- **Supplied entries**:
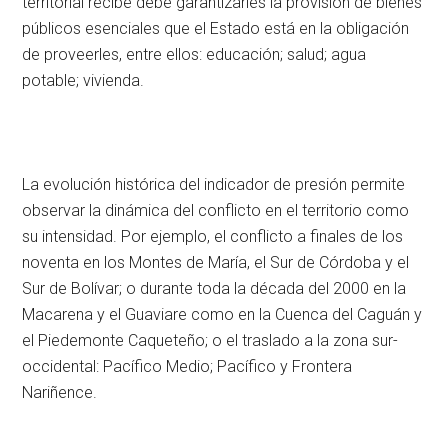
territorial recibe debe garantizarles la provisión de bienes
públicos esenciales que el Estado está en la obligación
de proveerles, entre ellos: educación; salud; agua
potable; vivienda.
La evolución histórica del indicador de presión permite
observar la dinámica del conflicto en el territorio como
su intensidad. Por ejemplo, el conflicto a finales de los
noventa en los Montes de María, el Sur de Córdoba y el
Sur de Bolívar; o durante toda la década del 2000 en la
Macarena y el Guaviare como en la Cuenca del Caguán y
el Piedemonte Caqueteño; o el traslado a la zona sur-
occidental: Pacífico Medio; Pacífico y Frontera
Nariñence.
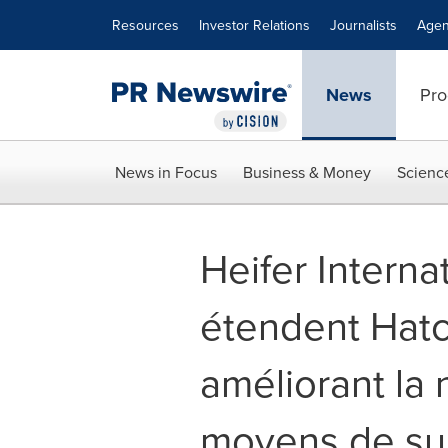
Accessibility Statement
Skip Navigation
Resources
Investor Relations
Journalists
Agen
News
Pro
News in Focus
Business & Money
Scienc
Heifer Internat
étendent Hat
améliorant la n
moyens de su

- **Problem statement**: Repeat all of the listing above word for word, and exclude the pictures.

- **Response to the task**:
territorial recibe debe garantizarles la provisión de bienes
públicos esenciales que el Estado está en la obligación
de proveerles, entre ellos: educación; salud; agua
potable; vivienda.
La evolución histórica del indicador de presión permite
observar la dinámica del conflicto en el territorio como
su intensidad. Por ejemplo, el conflicto a finales de los
noventa en los Montes de María, el Sur de Córdoba y el
Sur de Bolívar; o durante toda la década del 2000 en la
Macarena y el Guaviare como en la Cuenca del Caguán y
el Piedemonte Caqueteño; o el traslado a la zona sur-
occidental: Pacífico Medio; Pacífico y Frontera
Nariñence.
Accessibility Statement
Skip Navigation
Resources
Investor Relations
Journalists
Agen
News
Pro
News in Focus
Business & Money
Scienc
Heifer Internat
étendent Hat
améliorant la n
moyens de su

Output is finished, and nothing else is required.